School of Information Science and Engineering, East China University of Science and Technology, 130 Meilong Road, Shanghai, 200237, China.
Shanghai Hospital Development Center, 2 Kangding Road, Shanghai, 200000, China.
BMC Med Inform Decis Mak. 2019 Dec 17;19(Suppl 8):259. doi: 10.1186/s12911-019-0985-7.
Electronic health records (EHRs) provide possibilities to improve patient care and facilitate clinical research. However, there are many challenges faced by the applications of EHRs, such as temporality, high dimensionality, sparseness, noise, random error and systematic bias. In particular, temporal information is difficult to effectively use by traditional machine learning methods while the sequential information of EHRs is very useful.
In this paper, we propose a general-purpose patient representation learning approach to summarize sequential EHRs. Specifically, a recurrent neural network based denoising autoencoder (RNN-DAE) is employed to encode inhospital records of each patient into a low dimensional dense vector.

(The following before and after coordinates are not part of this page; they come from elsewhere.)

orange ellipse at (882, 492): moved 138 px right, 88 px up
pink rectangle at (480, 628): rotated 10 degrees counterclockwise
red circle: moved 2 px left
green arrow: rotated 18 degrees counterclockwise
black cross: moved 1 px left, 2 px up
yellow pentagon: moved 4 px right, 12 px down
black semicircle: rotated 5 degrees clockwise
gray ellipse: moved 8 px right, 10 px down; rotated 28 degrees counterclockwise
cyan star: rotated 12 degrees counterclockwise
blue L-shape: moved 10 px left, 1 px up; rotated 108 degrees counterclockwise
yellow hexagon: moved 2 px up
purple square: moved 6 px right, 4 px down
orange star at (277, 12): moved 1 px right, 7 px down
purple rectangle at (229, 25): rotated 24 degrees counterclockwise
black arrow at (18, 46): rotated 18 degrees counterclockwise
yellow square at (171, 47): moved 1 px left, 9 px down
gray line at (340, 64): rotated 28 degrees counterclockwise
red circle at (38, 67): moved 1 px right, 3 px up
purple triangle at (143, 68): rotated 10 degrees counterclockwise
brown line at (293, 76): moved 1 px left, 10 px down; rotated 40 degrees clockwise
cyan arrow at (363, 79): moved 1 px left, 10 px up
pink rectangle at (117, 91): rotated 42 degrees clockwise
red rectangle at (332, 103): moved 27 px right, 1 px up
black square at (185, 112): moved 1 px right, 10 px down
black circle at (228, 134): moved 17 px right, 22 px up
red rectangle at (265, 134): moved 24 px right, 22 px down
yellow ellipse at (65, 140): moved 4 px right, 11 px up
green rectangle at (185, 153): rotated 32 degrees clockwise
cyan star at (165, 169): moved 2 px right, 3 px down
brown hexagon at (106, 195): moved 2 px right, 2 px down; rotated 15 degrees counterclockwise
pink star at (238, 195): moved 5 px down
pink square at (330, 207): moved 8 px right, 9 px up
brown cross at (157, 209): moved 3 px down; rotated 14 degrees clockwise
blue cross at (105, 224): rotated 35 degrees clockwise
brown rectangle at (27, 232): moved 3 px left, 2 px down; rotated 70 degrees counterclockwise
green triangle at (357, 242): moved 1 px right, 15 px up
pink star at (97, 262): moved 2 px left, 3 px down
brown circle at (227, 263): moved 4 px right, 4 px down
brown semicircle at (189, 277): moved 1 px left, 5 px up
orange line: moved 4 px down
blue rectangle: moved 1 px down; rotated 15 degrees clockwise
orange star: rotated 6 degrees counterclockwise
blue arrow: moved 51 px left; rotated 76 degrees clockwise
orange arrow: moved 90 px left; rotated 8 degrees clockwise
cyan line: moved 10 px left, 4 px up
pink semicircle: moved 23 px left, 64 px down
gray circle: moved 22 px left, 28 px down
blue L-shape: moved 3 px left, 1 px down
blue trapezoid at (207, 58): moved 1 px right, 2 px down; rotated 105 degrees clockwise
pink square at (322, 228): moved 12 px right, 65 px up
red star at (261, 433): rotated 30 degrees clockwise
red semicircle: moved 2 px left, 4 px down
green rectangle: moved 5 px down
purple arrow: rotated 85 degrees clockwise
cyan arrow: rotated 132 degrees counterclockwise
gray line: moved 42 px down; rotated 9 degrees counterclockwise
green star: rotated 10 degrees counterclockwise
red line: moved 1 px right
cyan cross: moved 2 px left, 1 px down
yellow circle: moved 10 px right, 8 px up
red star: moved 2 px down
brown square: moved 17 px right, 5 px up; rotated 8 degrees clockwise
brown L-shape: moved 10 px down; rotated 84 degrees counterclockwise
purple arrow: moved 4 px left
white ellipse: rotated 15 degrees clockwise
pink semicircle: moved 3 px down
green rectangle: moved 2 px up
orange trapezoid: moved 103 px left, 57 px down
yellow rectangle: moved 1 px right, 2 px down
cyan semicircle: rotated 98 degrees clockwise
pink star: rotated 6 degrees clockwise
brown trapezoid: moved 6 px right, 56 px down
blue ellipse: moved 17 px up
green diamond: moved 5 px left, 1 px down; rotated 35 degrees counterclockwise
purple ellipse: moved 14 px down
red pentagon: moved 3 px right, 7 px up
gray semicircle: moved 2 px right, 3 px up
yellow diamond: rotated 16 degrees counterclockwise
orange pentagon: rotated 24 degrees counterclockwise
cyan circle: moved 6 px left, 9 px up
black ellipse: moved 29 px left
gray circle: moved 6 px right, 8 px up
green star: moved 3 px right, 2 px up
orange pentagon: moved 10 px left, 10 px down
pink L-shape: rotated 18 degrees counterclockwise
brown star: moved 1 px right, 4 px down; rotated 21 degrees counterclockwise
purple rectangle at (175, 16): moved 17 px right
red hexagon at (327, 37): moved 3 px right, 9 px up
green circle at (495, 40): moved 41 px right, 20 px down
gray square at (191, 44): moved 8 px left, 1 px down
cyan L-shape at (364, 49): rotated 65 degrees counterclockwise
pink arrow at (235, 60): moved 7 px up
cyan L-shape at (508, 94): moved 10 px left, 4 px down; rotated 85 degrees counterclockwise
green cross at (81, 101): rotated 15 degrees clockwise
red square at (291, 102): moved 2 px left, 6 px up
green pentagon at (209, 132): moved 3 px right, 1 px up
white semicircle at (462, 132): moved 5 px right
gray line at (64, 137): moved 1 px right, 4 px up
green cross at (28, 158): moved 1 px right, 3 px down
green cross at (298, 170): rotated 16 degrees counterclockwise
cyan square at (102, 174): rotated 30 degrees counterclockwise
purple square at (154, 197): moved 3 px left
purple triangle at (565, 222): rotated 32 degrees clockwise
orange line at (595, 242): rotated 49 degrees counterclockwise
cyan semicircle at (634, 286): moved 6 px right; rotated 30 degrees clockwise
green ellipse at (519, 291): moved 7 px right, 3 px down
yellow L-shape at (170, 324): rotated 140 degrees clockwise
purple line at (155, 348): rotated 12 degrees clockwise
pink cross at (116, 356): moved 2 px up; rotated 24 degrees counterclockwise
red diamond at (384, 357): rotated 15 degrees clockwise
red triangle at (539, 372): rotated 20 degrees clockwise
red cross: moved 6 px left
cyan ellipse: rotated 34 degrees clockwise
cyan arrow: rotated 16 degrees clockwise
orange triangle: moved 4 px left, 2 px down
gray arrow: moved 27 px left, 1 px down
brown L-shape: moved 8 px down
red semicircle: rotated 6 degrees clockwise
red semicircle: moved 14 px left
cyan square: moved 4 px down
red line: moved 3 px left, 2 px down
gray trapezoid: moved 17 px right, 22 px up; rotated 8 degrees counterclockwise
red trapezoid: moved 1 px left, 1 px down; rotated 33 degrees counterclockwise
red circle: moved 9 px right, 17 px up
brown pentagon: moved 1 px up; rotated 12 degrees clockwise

Based on EHR data collected from Shuguang Hospital affiliated to Shanghai University of Traditional Chinese Medicine, we experimentally evaluate our proposed RNN-DAE method on both mortality prediction task and comorbidity prediction task. Extensive experimental results show that our proposed RNN-DAE method outperforms existing methods. In addition, we apply the "Deep Feature" represented by our proposed RNN-DAE method to track similar patients with t-SNE, which also achieves some interesting observations.
We propose an effective unsupervised RNN-DAE method to summarize patient sequential information in EHR data. Our proposed RNN-DAE method is useful on both mortality prediction task and comorbidity prediction task.
电子健康记录(EHR)提供了改善患者护理和促进临床研究的可能性。然而,EHR 的应用面临许多挑战,例如时间性、高维度、稀疏性、噪声、随机误差和系统偏差。特别是,传统的机器学习方法很难有效地利用时间信息,而 EHR 的顺序信息非常有用。
在本文中,我们提出了一种通用的患者表示学习方法,用于总结顺序 EHR。具体来说,我们采用基于递归神经网络的去噪自动编码器(RNN-DAE)将每个患者的住院记录编码为低维密集向量。
基于上海中医药大学曙光医院采集的 EHR 数据,我们在死亡率预测任务和合并症预测任务上对我们提出的 RNN-DAE 方法进行了实验评估。大量的实验结果表明,我们提出的 RNN-DAE 方法优于现有方法。此外,我们应用我们提出的 RNN-DAE 方法所表示的“深度特征”通过 t-SNE 跟踪相似患者,这也得到了一些有趣的观察结果。
我们提出了一种有效的无监督 RNN-DAE 方法来总结 EHR 数据中的患者顺序信息。我们提出的 RNN-DAE 方法在死亡率预测任务和合并症预测任务上都很有用。